THE DATA:
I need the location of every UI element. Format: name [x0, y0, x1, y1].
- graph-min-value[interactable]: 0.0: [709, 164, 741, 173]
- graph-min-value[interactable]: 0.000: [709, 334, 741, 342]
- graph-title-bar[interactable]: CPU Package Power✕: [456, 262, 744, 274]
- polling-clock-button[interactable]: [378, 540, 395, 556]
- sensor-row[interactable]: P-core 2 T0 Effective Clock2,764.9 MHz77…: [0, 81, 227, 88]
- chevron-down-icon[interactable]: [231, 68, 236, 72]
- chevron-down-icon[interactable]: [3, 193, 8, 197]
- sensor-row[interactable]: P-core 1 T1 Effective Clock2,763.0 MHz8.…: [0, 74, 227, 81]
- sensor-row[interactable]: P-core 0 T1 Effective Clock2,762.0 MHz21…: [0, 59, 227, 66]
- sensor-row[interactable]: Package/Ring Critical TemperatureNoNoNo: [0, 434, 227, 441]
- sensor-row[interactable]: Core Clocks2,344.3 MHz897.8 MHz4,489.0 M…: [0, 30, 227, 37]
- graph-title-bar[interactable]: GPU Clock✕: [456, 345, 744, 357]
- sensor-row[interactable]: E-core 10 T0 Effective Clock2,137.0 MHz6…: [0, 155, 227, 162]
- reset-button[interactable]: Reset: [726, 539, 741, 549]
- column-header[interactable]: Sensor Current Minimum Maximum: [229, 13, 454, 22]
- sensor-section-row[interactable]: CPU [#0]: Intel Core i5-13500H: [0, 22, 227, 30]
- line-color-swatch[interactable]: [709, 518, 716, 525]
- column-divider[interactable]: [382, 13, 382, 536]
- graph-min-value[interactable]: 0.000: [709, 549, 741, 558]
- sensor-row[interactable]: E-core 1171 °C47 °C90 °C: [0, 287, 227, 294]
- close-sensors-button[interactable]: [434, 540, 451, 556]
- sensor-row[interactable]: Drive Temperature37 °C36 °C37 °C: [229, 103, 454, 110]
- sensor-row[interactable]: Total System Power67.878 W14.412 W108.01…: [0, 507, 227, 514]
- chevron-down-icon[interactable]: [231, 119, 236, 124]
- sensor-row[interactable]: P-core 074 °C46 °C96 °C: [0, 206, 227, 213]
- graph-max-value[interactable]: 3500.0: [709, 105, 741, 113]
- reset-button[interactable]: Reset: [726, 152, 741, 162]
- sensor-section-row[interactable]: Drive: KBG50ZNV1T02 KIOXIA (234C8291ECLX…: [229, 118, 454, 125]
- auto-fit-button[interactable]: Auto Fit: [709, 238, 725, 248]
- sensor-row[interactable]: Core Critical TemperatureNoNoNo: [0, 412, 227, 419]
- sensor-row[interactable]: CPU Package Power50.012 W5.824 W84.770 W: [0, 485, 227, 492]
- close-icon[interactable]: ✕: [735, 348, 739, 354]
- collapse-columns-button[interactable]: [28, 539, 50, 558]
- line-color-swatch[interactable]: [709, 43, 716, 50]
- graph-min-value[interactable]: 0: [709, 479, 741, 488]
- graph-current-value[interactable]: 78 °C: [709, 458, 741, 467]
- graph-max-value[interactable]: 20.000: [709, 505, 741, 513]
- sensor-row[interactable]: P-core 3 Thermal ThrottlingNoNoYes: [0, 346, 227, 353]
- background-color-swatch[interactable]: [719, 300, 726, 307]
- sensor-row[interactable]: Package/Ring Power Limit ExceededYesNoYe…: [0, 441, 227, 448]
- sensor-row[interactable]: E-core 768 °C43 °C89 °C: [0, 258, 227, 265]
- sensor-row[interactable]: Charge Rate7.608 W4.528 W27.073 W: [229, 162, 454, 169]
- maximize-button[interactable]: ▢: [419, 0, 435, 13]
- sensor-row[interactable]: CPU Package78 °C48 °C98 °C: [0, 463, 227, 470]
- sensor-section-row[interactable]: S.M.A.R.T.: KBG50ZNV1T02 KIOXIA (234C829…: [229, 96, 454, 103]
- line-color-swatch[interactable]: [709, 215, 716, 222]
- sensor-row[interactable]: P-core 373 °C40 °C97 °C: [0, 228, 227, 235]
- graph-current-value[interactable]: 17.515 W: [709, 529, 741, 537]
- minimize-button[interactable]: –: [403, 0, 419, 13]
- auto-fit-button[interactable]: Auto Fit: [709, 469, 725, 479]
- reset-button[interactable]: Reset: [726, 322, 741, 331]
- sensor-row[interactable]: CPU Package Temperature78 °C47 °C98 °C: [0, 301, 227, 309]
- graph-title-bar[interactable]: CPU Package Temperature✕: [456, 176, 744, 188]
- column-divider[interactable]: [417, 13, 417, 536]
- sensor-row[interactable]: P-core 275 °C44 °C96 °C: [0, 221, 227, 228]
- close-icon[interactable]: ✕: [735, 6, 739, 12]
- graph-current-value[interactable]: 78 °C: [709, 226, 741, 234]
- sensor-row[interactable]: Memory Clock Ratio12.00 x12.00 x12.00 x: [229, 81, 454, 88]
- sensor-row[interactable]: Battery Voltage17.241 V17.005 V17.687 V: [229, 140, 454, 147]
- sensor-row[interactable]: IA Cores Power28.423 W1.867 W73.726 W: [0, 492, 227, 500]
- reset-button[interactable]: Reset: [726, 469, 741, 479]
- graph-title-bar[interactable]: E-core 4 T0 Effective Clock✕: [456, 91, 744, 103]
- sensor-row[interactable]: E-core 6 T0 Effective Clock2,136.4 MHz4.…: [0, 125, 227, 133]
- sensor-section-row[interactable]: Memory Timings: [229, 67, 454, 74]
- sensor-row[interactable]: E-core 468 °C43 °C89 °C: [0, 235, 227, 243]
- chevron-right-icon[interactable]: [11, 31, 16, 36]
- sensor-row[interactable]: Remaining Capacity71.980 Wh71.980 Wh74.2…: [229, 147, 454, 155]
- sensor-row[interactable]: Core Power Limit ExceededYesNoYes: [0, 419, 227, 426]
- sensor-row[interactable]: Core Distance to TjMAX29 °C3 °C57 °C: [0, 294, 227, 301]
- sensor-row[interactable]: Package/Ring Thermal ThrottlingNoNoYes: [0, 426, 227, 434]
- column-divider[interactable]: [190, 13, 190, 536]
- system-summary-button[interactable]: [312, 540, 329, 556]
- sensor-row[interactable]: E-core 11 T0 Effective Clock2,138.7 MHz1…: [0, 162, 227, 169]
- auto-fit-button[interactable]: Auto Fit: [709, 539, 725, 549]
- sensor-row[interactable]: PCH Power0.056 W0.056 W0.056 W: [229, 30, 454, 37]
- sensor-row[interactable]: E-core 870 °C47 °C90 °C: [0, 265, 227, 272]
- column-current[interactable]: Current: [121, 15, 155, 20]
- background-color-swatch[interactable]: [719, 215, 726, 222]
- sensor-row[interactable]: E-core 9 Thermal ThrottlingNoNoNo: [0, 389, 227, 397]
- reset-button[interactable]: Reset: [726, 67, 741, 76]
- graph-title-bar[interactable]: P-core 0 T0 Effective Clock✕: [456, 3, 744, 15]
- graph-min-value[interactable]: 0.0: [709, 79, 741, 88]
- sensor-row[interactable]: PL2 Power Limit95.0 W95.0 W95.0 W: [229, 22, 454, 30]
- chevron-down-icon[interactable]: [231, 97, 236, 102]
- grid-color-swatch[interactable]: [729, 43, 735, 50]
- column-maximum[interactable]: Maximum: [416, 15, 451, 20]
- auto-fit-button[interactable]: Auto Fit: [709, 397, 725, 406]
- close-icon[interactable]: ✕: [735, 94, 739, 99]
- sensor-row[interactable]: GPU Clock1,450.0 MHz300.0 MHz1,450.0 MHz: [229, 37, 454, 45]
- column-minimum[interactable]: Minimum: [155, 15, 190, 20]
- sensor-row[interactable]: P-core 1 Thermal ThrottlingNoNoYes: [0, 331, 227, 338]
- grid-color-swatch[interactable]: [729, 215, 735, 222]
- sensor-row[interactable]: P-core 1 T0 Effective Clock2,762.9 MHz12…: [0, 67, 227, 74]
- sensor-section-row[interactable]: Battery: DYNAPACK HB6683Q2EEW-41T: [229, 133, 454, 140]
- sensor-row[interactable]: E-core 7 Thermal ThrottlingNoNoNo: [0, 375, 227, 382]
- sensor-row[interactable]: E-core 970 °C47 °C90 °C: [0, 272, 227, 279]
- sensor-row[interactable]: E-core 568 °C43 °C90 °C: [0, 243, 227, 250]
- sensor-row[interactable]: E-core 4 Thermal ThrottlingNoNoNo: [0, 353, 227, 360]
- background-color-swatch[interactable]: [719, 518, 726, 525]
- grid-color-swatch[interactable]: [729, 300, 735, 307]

WHAT YOU SHOULD DO: Count the lines in the listing that hold the word "divider", then give the number and nothing else.

EXERCISE RESULT: 3